Any mundane, having gone through what she had gone through, would have surely died. She, on the other hand, survived nearly two weeks of torture. She was but an infant, fourteen years-old, yet she’d displayed incomparable endurance and strength. As much as he wanted to hate her for the way
she ignited his fury, he couldn’t help but be impressed.
That she survived meant something. It meant that she was, indeed, the Incarnate, just as Bernadette suspected. It meant that, in the body of that battered and broken teenager, was a power so great that it could level a civilization. It meant that no one was safe. No one magical or mundane. If there had been any doubt to the threat Sunday posed to the werewolf earlier, there was none now. In spite of all that potential horror, Cyrus wanted to protect her. He wanted to wrap her in the tsunami of his unhinged ferociousness and hide her away from the masses, even himself.
He wanted none of this dichotomy. Not the rage, and not the possessiveness. Killing her would end it all, but he was true to his word. If Bernadette could save him from himself, then he could one day walk away from the girl unscathed. That was the only conclusion that mattered.
The way Sunday cried under the old witch’s hand now, helpless, afraid, and confused, made Cyrus flush with shame at his cowardice. Cyrus was never afraid. He was afraid of nothing. Not even, he would convince himself, of that little girl or the demon-goddess that lived within her.
“I will teach you all the ways of the Incarnate and you will shine as a star shines, only brighter. Yours will be the light of the sun and we will all be strong together.”
Bernadette’s words permeated the barriers between him and the pair. Those words planted seeds of hope in Sunday. They wove a spell of song onto her body so that she would heal quickly and thoroughly. It hummed down the hallway so that even Cyrus could feel its potency from where he sat.
The witch emerged from the room an hour later. Cyrus met Bernadette’s beaming enthusiasm in the hallway with a raised eyebrow and a glower.
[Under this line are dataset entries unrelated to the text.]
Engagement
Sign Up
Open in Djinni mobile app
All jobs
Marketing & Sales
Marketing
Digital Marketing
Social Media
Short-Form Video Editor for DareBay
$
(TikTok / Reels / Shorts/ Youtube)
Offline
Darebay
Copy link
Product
They were still in uncharted territory, regardless of Bernadette’s attitude. She slowly walked to Cyrus and stopped a foot away from his boot that jutted nervously. It was the only sign of anxiety in his demeanor and, in truth, it was less anxiety than old habit, but Bernadette hadn’t known that. He hooked his finger between the pages where he’d stopped reading, and closed the book over it.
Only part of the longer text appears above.